__Your objective__
Look below for the line that contains "すめ中古バイク価格リサーチ", then copy it and each following line exactly, through and including the line that contains "125（2020）』の足つきは？".

Stored data entries:
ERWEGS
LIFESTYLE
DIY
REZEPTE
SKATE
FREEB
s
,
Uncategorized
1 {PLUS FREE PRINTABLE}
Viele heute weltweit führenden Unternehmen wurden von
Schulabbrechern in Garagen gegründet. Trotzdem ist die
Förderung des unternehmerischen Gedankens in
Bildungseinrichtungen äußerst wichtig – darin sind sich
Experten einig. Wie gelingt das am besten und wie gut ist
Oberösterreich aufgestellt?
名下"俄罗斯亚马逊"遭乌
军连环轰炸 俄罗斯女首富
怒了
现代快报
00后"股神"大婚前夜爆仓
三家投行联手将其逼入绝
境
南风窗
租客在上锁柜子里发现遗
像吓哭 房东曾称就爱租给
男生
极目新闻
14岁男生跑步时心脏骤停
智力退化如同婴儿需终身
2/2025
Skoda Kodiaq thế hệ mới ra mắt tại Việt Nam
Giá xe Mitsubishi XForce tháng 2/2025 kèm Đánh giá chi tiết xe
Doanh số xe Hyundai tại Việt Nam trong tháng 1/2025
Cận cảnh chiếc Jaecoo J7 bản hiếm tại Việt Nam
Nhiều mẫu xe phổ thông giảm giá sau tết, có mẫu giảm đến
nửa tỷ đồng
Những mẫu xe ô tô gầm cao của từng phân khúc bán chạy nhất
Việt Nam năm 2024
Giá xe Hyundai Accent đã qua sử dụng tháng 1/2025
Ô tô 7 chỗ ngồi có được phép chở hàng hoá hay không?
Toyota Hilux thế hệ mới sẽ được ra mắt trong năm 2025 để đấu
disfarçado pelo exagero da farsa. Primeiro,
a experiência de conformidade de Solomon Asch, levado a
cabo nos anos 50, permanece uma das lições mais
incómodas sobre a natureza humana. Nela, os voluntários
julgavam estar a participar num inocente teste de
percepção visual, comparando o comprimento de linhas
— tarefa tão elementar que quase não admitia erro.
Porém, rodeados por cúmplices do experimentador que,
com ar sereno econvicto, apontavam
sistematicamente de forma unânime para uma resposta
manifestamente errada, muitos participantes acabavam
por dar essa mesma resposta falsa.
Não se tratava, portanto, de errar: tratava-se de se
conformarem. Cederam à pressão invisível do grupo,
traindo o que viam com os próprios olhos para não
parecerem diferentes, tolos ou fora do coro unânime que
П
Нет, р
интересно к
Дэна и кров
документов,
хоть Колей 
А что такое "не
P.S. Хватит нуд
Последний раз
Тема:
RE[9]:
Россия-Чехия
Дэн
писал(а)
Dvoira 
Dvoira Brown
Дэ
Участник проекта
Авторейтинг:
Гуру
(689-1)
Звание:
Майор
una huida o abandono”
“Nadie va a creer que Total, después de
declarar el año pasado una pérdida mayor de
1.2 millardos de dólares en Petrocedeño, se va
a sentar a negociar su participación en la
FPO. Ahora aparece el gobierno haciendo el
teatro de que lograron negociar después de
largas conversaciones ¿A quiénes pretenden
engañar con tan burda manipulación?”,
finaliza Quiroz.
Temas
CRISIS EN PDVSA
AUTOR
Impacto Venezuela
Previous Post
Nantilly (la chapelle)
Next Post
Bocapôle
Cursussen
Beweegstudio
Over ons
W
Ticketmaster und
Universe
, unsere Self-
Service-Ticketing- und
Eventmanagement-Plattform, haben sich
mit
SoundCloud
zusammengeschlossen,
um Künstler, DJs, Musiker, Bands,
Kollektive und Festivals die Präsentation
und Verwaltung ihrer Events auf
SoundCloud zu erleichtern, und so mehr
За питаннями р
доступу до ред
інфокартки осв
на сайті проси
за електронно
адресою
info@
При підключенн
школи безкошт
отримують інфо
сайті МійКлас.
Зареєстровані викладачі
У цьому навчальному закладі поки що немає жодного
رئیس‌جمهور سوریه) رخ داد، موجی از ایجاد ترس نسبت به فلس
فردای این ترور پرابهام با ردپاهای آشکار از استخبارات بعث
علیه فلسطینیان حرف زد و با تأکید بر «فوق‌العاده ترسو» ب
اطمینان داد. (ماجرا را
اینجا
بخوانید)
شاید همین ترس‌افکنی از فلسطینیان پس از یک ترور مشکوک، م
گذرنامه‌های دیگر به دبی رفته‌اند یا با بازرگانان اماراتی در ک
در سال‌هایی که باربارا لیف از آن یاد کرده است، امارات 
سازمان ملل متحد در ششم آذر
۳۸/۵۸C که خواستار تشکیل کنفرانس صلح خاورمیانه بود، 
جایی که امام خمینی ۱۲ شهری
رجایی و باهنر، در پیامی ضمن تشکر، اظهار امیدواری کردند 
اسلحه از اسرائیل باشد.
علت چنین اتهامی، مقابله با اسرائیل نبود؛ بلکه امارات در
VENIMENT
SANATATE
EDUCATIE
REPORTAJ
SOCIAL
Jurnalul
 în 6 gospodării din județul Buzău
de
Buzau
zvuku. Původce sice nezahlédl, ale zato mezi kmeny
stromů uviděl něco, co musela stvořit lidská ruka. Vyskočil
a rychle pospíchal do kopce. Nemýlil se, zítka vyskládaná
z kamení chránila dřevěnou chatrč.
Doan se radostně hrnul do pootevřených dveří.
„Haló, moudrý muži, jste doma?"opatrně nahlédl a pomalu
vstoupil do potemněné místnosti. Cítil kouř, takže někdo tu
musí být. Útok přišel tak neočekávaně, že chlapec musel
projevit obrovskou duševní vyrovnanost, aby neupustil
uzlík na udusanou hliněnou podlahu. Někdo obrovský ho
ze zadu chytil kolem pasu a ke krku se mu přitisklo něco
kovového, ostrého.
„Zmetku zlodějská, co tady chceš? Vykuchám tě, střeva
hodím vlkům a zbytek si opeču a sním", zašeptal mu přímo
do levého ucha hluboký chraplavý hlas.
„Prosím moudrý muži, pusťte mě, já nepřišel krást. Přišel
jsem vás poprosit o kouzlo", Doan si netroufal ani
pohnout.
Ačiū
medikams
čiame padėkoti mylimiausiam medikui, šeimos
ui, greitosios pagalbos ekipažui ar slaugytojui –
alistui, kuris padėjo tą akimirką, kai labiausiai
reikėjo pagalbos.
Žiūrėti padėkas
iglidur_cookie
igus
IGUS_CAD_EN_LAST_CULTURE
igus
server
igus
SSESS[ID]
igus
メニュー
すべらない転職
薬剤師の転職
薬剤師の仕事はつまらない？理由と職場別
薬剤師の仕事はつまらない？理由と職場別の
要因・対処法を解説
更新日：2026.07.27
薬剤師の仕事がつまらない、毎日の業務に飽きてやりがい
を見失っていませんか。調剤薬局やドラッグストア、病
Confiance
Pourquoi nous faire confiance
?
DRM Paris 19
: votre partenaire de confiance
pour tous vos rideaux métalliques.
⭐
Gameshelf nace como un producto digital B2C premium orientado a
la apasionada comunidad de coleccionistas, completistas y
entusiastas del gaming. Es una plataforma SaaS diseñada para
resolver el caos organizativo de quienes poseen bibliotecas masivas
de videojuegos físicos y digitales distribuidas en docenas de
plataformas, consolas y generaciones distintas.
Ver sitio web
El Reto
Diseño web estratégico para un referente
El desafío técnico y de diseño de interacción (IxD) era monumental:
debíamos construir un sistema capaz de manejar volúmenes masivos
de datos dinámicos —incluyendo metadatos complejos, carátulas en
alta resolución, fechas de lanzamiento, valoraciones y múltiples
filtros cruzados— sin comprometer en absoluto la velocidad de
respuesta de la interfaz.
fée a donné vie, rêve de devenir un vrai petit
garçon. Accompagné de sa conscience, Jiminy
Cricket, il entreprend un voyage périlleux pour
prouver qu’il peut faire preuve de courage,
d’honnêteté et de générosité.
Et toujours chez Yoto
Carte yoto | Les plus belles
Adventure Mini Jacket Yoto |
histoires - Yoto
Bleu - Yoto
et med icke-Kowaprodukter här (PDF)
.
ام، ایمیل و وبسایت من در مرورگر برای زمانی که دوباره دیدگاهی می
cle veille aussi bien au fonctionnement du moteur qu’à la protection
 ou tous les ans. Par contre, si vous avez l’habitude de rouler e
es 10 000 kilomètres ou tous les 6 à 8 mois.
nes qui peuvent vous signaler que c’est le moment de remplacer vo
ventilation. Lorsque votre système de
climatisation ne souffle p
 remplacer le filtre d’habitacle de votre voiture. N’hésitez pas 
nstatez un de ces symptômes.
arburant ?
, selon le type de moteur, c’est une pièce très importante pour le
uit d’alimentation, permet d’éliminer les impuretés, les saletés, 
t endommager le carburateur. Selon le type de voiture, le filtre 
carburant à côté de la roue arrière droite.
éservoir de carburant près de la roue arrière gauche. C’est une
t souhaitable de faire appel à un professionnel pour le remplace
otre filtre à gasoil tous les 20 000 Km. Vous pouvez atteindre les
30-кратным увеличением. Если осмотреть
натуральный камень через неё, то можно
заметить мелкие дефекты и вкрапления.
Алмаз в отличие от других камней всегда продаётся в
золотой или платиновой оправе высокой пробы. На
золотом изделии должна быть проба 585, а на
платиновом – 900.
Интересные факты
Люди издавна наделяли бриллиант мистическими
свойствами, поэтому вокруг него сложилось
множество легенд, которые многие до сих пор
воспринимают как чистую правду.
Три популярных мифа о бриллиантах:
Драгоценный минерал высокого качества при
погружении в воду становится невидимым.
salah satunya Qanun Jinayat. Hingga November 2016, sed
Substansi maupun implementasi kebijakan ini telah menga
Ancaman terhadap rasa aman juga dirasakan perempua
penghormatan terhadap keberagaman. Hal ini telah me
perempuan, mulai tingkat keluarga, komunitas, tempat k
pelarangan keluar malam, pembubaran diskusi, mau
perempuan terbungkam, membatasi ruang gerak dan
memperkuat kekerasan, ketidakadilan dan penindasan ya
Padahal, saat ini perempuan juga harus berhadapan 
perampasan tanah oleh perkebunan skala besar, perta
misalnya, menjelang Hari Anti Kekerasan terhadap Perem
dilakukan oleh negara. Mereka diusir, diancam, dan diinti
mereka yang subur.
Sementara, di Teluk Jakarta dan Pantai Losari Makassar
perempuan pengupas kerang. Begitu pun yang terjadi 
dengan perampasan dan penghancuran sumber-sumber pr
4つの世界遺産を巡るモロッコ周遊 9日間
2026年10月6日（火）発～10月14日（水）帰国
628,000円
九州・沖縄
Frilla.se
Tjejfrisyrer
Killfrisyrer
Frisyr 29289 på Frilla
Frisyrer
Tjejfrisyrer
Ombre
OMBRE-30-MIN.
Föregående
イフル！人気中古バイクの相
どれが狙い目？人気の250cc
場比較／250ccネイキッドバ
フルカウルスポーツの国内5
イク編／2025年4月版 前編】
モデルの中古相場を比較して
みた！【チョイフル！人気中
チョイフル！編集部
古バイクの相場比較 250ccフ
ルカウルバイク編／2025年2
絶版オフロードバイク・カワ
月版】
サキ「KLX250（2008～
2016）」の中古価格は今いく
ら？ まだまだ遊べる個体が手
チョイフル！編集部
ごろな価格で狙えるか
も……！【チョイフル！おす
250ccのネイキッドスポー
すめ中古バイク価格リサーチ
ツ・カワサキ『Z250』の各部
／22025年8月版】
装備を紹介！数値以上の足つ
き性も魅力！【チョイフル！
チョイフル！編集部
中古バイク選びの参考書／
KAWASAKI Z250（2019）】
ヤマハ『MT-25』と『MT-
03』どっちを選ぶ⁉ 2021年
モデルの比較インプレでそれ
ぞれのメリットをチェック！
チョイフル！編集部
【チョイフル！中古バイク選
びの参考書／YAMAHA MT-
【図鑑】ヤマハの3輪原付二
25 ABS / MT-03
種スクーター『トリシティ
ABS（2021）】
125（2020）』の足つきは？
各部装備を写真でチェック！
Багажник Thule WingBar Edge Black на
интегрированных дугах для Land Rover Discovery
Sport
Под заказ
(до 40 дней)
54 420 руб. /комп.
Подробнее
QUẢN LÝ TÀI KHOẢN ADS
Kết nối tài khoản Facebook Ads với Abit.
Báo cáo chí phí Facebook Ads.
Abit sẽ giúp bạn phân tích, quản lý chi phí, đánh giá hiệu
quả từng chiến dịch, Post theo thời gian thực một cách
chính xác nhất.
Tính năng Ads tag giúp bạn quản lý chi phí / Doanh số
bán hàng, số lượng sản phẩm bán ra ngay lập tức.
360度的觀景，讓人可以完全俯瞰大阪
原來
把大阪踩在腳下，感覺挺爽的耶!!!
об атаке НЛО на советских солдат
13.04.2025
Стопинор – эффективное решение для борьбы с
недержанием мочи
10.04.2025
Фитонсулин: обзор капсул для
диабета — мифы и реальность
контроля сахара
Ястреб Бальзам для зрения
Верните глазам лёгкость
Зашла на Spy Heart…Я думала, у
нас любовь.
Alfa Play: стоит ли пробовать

__Output for this task__
すめ中古バイク価格リサーチ
ツ・カワサキ『Z250』の各部
／22025年8月版】
装備を紹介！数値以上の足つ
き性も魅力！【チョイフル！
チョイフル！編集部
中古バイク選びの参考書／
KAWASAKI Z250（2019）】
ヤマハ『MT-25』と『MT-
03』どっちを選ぶ⁉ 2021年
モデルの比較インプレでそれ
ぞれのメリットをチェック！
チョイフル！編集部
【チョイフル！中古バイク選
びの参考書／YAMAHA MT-
【図鑑】ヤマハの3輪原付二
25 ABS / MT-03
種スクーター『トリシティ
ABS（2021）】
125（2020）』の足つきは？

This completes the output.